Grow it yourself: Asparagus

Patience is a Virtue
Remember, asparagus is a perennial plant, so you’ll have delicious rewards every year around the end of April or the beginning of May. But if you really want to reap the benefits of having your own asparagus garden, you’ll have to wait three years. Then you will see some truly great results. The asparagus spears should not be cut in the first season after planting and only a light crop should be taken in the second year. After that, harvest the asparagus as required from April to mid-June.

For the rest of the summer, the remaining spears should be left to grow into stems and ferny foliage, as this will ensure the plants build-up food reserves for the following year's crop.
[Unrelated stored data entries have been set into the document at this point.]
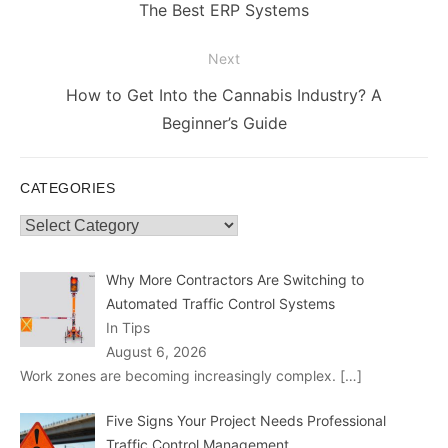
navigation
Previous
The Best ERP Systems
post:
Next
Next
How to Get Into the Cannabis Industry? A
post:
Beginner’s Guide
CATEGORIES
Categories
Why More Contractors Are Switching to
Automated Traffic Control Systems
In Tips
August 6, 2026
Work zones are becoming increasingly complex.
[…]
Five Signs Your Project Needs Professional
Traffic Control Management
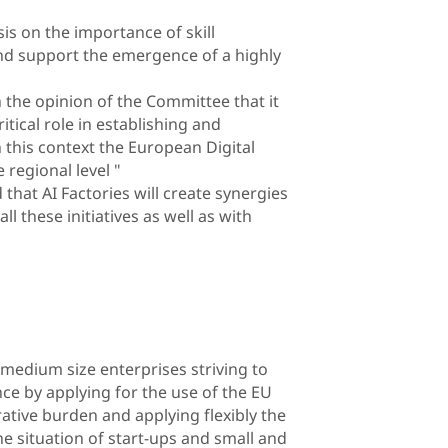
 on the importance of skill
and support the emergence of a highly
 the opinion of the Committee that it
itical role in establishing and
 this context the European Digital
 regional level "
hat AI Factories will create synergies
ll these initiatives as well as with
 medium size enterprises striving to
ence by applying for the use of the EU
ative burden and applying flexibly the
he situation of start-ups and small and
The young asparagus spears should be harvested when they are 4 – 6 inches in length, by severing the spears 2 inches below the soil surface. The ideal way to do this is with an asparagus knife or a serrated-edged kitchen knife. Asparagus tastes best when eaten fresh but it will usually last three to four days in a fridge.

Tips & Tricks
Leave the beautiful ferny foliage that accompanies asparagus in the ground all year round. Sunlight is important to all plant life, so growing asparagus plants a little distance from the rest of your garden veggies is a must.
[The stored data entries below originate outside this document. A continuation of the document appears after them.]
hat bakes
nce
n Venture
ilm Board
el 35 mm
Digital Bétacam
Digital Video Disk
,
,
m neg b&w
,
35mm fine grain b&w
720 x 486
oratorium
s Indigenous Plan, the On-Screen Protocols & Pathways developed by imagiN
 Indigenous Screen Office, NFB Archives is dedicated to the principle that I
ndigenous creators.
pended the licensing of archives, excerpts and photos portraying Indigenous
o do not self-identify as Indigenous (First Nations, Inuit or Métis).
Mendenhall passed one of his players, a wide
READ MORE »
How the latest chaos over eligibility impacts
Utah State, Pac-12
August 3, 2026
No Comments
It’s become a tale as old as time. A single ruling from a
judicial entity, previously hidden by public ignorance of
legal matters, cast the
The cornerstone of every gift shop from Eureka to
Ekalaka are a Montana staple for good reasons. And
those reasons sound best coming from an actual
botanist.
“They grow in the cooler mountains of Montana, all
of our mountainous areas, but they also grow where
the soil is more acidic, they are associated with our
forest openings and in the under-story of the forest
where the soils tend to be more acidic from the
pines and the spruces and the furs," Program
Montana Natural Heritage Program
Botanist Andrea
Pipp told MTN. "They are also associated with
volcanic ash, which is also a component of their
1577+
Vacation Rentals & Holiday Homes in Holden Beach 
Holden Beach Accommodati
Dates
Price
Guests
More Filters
Do you have a cold garden with heavy soil? Try the Guelph Millennium variety. It can be planted in autumn or spring. Wood ashes help to repel slugs and also mulching with oak leaves.

Grow it yourself: Asparagus
Asparagus bed with planted asparagus crowns

How to grow asparagus yourself?
Asparagus will thrive in any area where the ground freezes in the winter or dry season. The mild, wet regions of Florida and the Gulf Coast are about the only places where it’s difficult to grow in the USA.
Growing asparagus from seed is next to impossible. Because it’s a member of the lily family, only horticultural professionals can really manage to grow it from seed. Instead, purchase a crown that is at least one year old.
Select and prepare your asparagus bed with care, because this crop will occupy the same spot for 20 years or more. It can tolerate some shade, but full sun produces more vigorous plants and helps minimize disease. Asparagus does best in lighter soils that warm up quickly in spring and drain well; standing water will rot the roots quickly. Prepare a planting bed about 4 feet wide by removing all perennial weeds and roots.
Asparagus crowns are usually planted in late March or April. However, it is possible to plant certain varieties in late autumn, as long as the ground and weather conditions are suitable.
During the growing season, keep the site free of weeds. Weed by hand rather than using a hoe to avoid damaging the emerging plants and water well in dry weather. In autumn, the stems should be cut down. Do this to 2 inches above ground level when the foliage turns yellow-brown.
To plant asparagus crowns, dig trenches 1 foot wide and 5.5 inch deep down the centre of the prepared bed. A few weeks before planting, dig the ground over thoroughly to remove any weeds and large stones and then incorporate plenty of well-rotted garden compost.
Soak the crowns in compost tea for 20 minutes before planting and then fill the trench with soil to just above the level of the crowns. New shoots will soon grow and, as they do, the trench should be gradually (and carefully) filled with fine soil - always leave around 3 inch of the shoots visible. If you have more than one trench, they should be spaced 3 feet apart. Twenty-five plants should do for a household of four.
A thick mulch of garden compost should then be spread around the stumps. In the early spring, give the plants a feed with a general fertilizer.
Cook it yourself: Succulent sautéed asparagus
You need three tablespoons of butter, one bunch of fresh green and / or white asparagus, three chopped cloves of garlic and some sea salt. Melt the butter in a large skillet over high heat. Add the garlic and asparagus spears. Throw the sea salt over it. Stir-fry until asparagus is tender and the tips are crispy. Yummm!